Work request: The records below must be transcribed precisely and in full.

(Source data begins)

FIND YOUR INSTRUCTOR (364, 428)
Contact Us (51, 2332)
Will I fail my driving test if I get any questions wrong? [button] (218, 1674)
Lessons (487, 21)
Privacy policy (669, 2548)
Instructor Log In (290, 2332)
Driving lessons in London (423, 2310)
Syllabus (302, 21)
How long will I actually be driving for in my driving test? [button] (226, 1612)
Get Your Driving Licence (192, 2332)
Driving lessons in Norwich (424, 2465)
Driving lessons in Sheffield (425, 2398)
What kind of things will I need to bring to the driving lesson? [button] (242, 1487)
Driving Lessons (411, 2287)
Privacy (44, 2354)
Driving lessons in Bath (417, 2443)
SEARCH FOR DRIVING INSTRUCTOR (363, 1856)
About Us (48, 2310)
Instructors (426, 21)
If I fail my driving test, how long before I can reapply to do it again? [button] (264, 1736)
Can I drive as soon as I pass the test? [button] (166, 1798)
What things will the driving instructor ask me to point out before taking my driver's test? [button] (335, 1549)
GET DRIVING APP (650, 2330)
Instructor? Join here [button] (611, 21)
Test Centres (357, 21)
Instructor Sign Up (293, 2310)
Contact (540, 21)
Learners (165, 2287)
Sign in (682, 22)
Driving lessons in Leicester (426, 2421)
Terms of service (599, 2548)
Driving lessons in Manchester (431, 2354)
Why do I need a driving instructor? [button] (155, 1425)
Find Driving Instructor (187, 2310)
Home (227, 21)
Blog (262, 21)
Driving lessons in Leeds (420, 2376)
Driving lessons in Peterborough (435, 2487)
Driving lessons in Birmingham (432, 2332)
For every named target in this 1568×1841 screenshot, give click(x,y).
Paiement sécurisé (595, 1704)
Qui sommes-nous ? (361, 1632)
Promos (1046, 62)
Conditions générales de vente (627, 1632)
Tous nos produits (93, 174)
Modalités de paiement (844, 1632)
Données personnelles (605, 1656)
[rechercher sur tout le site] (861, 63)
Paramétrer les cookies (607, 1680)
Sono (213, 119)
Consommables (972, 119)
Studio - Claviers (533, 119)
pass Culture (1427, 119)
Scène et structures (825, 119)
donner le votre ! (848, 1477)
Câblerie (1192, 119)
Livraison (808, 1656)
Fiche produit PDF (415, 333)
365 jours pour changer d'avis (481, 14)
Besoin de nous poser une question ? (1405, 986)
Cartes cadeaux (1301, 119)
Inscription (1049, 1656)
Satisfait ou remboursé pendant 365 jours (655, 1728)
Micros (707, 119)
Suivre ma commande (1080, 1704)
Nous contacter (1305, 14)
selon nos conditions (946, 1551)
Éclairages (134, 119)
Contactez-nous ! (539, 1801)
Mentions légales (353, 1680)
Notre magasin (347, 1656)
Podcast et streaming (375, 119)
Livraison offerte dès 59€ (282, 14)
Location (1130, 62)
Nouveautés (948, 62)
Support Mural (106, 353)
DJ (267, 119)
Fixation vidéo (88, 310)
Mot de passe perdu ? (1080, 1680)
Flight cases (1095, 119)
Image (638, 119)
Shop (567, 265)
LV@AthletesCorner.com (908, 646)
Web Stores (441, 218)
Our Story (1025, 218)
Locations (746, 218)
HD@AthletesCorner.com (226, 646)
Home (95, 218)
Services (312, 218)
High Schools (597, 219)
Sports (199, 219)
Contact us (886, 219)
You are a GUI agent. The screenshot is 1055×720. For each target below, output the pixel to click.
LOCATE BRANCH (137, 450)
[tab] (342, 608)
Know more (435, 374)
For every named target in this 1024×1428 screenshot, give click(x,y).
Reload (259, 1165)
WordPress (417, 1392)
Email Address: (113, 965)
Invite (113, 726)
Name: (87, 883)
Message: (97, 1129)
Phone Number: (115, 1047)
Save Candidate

(Source data ends)

Finished exercise:
FIND YOUR INSTRUCTOR (364, 428)
Contact Us (51, 2332)
Will I fail my driving test if I get any questions wrong? [button] (218, 1674)
Lessons (487, 21)
Privacy policy (669, 2548)
Instructor Log In (290, 2332)
Driving lessons in London (423, 2310)
Syllabus (302, 21)
How long will I actually be driving for in my driving test? [button] (226, 1612)
Get Your Driving Licence (192, 2332)
Driving lessons in Norwich (424, 2465)
Driving lessons in Sheffield (425, 2398)
What kind of things will I need to bring to the driving lesson? [button] (242, 1487)
Driving Lessons (411, 2287)
Privacy (44, 2354)
Driving lessons in Bath (417, 2443)
SEARCH FOR DRIVING INSTRUCTOR (363, 1856)
About Us (48, 2310)
Instructors (426, 21)
If I fail my driving test, how long before I can reapply to do it again? [button] (264, 1736)
Can I drive as soon as I pass the test? [button] (166, 1798)
What things will the driving instructor ask me to point out before taking my driver's test? [button] (335, 1549)
GET DRIVING APP (650, 2330)
Instructor? Join here [button] (611, 21)
Test Centres (357, 21)
Instructor Sign Up (293, 2310)
Contact (540, 21)
Learners (165, 2287)
Sign in (682, 22)
Driving lessons in Leicester (426, 2421)
Terms of service (599, 2548)
Driving lessons in Manchester (431, 2354)
Why do I need a driving instructor? [button] (155, 1425)
Find Driving Instructor (187, 2310)
Home (227, 21)
Blog (262, 21)
Driving lessons in Leeds (420, 2376)
Driving lessons in Peterborough (435, 2487)
Driving lessons in Birmingham (432, 2332)
For every named target in this 1568×1841 screenshot, give click(x,y).
Paiement sécurisé (595, 1704)
Qui sommes-nous ? (361, 1632)
Promos (1046, 62)
Conditions générales de vente (627, 1632)
Tous nos produits (93, 174)
Modalités de paiement (844, 1632)
Données personnelles (605, 1656)
[rechercher sur tout le site] (861, 63)
Paramétrer les cookies (607, 1680)
Sono (213, 119)
Consommables (972, 119)
Studio - Claviers (533, 119)
pass Culture (1427, 119)
Scène et structures (825, 119)
donner le votre ! (848, 1477)
Câblerie (1192, 119)
Livraison (808, 1656)
Fiche produit PDF (415, 333)
365 jours pour changer d'avis (481, 14)
Besoin de nous poser une question ? (1405, 986)
Cartes cadeaux (1301, 119)
Inscription (1049, 1656)
Satisfait ou remboursé pendant 365 jours (655, 1728)
Micros (707, 119)
Suivre ma commande (1080, 1704)
Nous contacter (1305, 14)
selon nos conditions (946, 1551)
Éclairages (134, 119)
Contactez-nous ! (539, 1801)
Mentions légales (353, 1680)
Notre magasin (347, 1656)
Podcast et streaming (375, 119)
Livraison offerte dès 59€ (282, 14)
Location (1130, 62)
Nouveautés (948, 62)
Support Mural (106, 353)
DJ (267, 119)
Fixation vidéo (88, 310)
Mot de passe perdu ? (1080, 1680)
Flight cases (1095, 119)
Image (638, 119)
Shop (567, 265)
LV@AthletesCorner.com (908, 646)
Web Stores (441, 218)
Our Story (1025, 218)
Locations (746, 218)
HD@AthletesCorner.com (226, 646)
Home (95, 218)
Services (312, 218)
High Schools (597, 219)
Sports (199, 219)
Contact us (886, 219)
You are a GUI agent. The screenshot is 1055×720. For each target below, output the pixel to click.
LOCATE BRANCH (137, 450)
[tab] (342, 608)
Know more (435, 374)
For every named target in this 1024×1428 screenshot, give click(x,y).
Reload (259, 1165)
WordPress (417, 1392)
Email Address: (113, 965)
Invite (113, 726)
Name: (87, 883)
Message: (97, 1129)
Phone Number: (115, 1047)
Save Candidate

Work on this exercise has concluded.